Willow (The Pretext)

Willow

https://www.theguardian.com/lifeandstyle/2020/sep/28/tree-of-the-week-generations-of-families-have-played-under-this-willow-tree

(accessed June 4, 2021)

According to Hornby (2015) a willow is “a tree with long thin branches and long thin leaves, that often grows near water” (p. 1786). Willows are from the genus Salix and there are more than 400 trees and shrubs that belong to it. Willows are moisture-loving plants that grow in temperate and cold regions. They can have the size of a bush or grow up to almost 30 meters in height. Most of them have lance-shaped leaves, some of them are narrower and some of them are rounder. They are often used to hold back the soil with their roots, as fences or because of their flexible wood (12 Common Species of Willow Trees and Shrubs, 2021).

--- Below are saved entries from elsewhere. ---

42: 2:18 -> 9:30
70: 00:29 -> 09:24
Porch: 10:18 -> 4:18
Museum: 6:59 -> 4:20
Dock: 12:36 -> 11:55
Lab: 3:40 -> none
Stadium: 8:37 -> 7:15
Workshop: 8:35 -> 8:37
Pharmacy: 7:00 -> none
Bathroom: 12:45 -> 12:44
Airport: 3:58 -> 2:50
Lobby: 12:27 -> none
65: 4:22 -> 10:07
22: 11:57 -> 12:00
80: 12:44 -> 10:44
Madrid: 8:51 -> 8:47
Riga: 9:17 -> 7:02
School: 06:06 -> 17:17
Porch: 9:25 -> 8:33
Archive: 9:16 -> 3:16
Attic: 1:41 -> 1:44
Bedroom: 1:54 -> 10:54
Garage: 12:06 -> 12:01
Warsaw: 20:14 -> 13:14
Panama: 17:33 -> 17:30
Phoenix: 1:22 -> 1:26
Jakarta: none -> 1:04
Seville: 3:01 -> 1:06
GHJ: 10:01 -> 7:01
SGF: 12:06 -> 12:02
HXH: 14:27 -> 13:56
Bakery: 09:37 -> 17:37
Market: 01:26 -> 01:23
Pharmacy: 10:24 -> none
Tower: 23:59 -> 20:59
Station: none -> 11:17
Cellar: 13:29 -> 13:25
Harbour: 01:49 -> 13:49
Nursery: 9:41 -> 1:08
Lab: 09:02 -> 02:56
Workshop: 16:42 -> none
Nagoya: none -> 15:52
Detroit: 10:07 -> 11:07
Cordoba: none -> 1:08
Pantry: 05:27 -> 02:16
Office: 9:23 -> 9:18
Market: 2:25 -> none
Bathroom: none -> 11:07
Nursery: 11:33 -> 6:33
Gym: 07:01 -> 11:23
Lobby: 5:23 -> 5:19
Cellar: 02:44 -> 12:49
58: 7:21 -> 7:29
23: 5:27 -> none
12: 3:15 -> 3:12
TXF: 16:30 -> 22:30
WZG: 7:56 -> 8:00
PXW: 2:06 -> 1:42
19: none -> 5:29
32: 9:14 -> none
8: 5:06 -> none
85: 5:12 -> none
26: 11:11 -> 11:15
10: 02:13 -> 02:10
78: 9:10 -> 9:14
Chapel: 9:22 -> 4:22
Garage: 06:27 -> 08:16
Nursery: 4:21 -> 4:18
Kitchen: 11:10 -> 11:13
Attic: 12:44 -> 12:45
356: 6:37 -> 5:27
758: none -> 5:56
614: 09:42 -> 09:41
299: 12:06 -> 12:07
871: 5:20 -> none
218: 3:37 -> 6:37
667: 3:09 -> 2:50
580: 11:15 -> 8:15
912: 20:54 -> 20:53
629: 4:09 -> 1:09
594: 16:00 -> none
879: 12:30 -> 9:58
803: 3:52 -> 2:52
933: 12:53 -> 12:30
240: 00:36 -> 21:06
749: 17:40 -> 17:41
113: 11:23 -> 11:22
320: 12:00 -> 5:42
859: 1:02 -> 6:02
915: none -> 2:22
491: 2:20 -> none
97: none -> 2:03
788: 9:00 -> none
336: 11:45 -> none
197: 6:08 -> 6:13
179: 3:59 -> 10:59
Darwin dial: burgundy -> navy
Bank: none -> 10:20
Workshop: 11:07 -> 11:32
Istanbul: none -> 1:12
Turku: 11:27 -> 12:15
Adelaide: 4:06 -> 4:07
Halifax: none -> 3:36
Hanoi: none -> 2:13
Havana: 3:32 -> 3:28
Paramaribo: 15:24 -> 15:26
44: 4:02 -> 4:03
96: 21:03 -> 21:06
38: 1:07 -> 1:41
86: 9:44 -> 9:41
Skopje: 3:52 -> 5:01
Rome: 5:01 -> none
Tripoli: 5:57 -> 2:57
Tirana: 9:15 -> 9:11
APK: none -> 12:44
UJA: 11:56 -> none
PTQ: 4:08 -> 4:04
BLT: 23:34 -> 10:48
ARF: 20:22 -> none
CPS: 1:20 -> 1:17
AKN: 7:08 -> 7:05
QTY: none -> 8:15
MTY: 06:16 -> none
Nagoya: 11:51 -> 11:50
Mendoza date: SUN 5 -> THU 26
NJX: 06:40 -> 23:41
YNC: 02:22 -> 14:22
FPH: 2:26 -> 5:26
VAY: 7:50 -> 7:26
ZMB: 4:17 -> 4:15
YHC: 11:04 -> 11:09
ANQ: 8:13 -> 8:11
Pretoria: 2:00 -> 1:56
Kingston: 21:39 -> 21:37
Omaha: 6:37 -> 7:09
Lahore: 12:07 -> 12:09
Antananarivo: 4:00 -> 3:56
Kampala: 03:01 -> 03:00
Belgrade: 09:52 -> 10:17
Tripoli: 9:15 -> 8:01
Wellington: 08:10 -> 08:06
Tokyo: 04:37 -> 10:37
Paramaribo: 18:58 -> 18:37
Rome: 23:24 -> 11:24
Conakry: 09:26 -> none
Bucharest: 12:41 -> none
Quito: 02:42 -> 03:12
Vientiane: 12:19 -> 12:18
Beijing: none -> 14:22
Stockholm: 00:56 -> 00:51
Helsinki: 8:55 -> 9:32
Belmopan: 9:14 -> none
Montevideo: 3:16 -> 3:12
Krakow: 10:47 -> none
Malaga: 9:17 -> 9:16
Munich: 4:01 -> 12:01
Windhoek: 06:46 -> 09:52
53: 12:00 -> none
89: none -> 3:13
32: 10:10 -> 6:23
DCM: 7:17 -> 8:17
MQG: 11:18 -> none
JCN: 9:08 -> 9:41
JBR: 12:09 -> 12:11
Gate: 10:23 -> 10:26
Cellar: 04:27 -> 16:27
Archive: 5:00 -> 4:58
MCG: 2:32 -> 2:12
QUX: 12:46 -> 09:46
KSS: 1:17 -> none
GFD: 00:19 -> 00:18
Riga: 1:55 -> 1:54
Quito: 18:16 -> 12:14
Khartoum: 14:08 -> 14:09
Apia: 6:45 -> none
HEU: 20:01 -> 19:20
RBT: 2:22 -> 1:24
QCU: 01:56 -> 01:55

In the short story there are willows growing next to the university stream. Beneath the branches of the willows the benches are located on which Mrs. Margaret Ransom and Guy Dawnish sit while the speeches are being held in Hamblin Hall (Lewis, 1968, p. 641). The willow has numerous symbolic meanings. It can be a symbol for mourning, death, chastity, home, unhappy love, betrayal of love and renewal (Butzer and Jacob, 2008, p. 417). Even though not all of them are matching the short story’s themes some of them are fitting regarding the interpretation. The reader could think the willow could be a symbol for mourning in the short story but Mrs. Margaret Ransom only reads the letter of her friend under the willows and is at home locked in her room when she feels sad about the outcome of her relationship with Guy Dawnish, but the willows are mentioned again in this part (“[…] the elms were budding again, the willows hanging their green veil above the bench by the river.” (Lewis, 1968, p. 654)) so the symbolic meaning is partly fitting here. The willow as a symbol for home could be partly fitting because Mrs. Margaret Ransom feels home in Wentworth but she sits under the branches of the willows with a person who is not from the university town. The two most fitting symbolic meanings of the willow are unhappy love and the betrayal or treason of love. When Mrs. Margaret Ransom and Guy Dawnish sit under the willow the two symbolic meanings are not portrayed in this exact situation but the fact that they sit under the branches of the willow tree could be a sign for treason and unhappiness in the future, or rather later in the short story because it turns out Guy Dawnish used Mrs. Margaret Ransom as a pretext to dissolve an engagement, though the reader never knows if it is true or not.

Sources:

Butzer, G.; Jacob, J. (2008). MetzlerLexikon literarischer Symbole. Stuttgart: J.B. Metzler.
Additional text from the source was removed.